Тогда Надя еще не знала, что почти вся семья Адама Гринфельда погибла в Освенциме. И что каждая буква его имени – напоминание о тех, кто ушел.
«Мое имя, Адам, – это аббревиатура. A – Авраам, так звали моих дедов по материнской и отцовской линии. Д – Давид, брат моей матери, а M – Минек, сокращенное от Беньяминек, второй брат моей матери. Все они погибли в Катастрофе».

«Такое чувство, будто сами небеса постановили, что мне следует участвовать в такой постановке, как «Memento». Там даже есть эпизод, когда в концлагере семья Манн проходит селекцию – моя мать прошла через это, ее разлучили с собственной матерью. Мама выжила в Освенциме – она уже была в газовой камере, но на их партию не хватило газа, а отец был в другом концлагере и тоже чудом выжил... После этого мой отец всю свою жизнь увековечивал Холокост. Это было делом его жизни. Кстати, когда несколько лет назад прежний Папа Римский приехал в Израиль, он пригласил на встречу шестерых, переживших Холокост. Мой отец был одним из них. А тот, чьи руки целовал Папа Римский – эта фотография обошла весь мир, – так вот, это мой отец».
Уже тридцать три года он танцует в инвалидной коляске. «Я верю, что танцевать – это значит принадлежать, помнить, жить».
Он не задается вопросом, почему это с ним произошло. Он думает о том, что можно создать из того, что произошло.
Адам Гринфельд родился в 1954 году в Лодзи – унылом промышленном городе, где дни сливались в беспросветную череду будней. Когда ему было три года, семья репатриировалась в Израиль. Сначала жили в Гиват-Ольге, но вскоре обосновались в Холоне. Там он вырос, повзрослел и присоединился к движению «ха-Шомер ха-Цаир», как и многие сыновья репатриантов, усматривавших в этом движении новую идентичность. В армии он служил в НАХАЛе, а когда началась война Судного дня, его отправили на Голанские высоты. Там он быстро стал командиром танка, а после демобилизации начал изучать поведенческие науки в Университете имени Бен-Гуриона в Беэр-Шеве. В это время он встретил Брурию – или Буки, как ее ласково называли, женился на ней, у них родились две дочери. Работал в городском отделении банка «Игуд». Шли годы, семья переехала в Герцлию, и Адам, который всегда умел проявлять инициативу, основал новый филиал банка в Раанане. Именно там это и произошло: однажды клиент банка спросил его: «Почему ты целыми днями сидишь на стуле? Иди танцевать».

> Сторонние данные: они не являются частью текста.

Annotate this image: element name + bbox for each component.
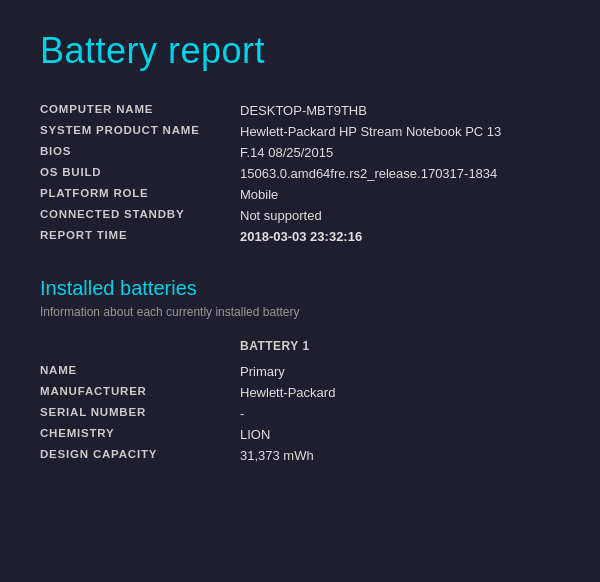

И Адам начал танцевать народные танцы вместе с женой. Однако роман Буки с танцами оказался недолгим: уроженка мошава Кфар-Виткин однажды заявила, что чувствует себя на площади «мешком с картошкой», и сказала: продолжай в одиночку.
Адам так и поступил. Попутно он получил степень магистра, ушел из банка и поступил на работу в израильский филиал Pioneer Concrete Ltd.
А потом случилась трагедия. Во время резервистской службы недалеко от Рамаллы Адам забрался на сторожевую вышку со спальным мешком, бросил его внутрь, потерял равновесие и упал на спину.
«Мой хороший друг, профессор математики, однажды сказал мне, что человек закрывает глаза, когда не хочет видеть реальность, – говорит Адам. – Но я посмотрел. И увидел звезды».
Когда он попытался пошевелить ногами, то ничего не почувствовал. Первая мысль, пришедшая ему в голову, была не о работе, не об ипотеке, даже не о семье. Она была вот такой: «Как теперь я буду танцевать?»
И по сей день он задает себе вопрос: зачем он танцует? Возможно, ответ знает только его тело. А может быть, душа.
Семья Адама – его жена и две дочери, которым тогда было 13 и 15 лет, – мужественно восприняли новость о том, что он стал инвалидом. Но его мать никак не могла успокоиться, все время рыдала. «Я сказал ей: «Мама, не плачь. Мы живем в Израиле. Я мог бы вернуться к тебе в гробу, а вернулся наполовину сыном – так что наслаждайся уцелевшей половиной».
Так Адам начал новую жизнь – в инвалидном кресле.
«Я не представляюсь инвалидом, – говорит он почти извиняющимся тоном. – Когда вы не транслируете бедность, к вам не относятся как к бедняку. Мои дочери, например, вообще не воспринимают меня как инвалида. Помню, как однажды попросил старшую снять что-то с верхней полки. Она сказала: «Ну уж нет, сними сам». Тогда я вооружился тростью и сделал это».
Уже в первый год после травмы он в одиночку летал в США и Англию. «Я хотел проверить, на что я способен. В отеле в Лондоне я сказал администратору: «Пойду приму душ. Если не позвоню через полчаса – поднимитесь и проверьте, что происходит». Он забыл. Но я не забыл – я преодолел и это препятствие».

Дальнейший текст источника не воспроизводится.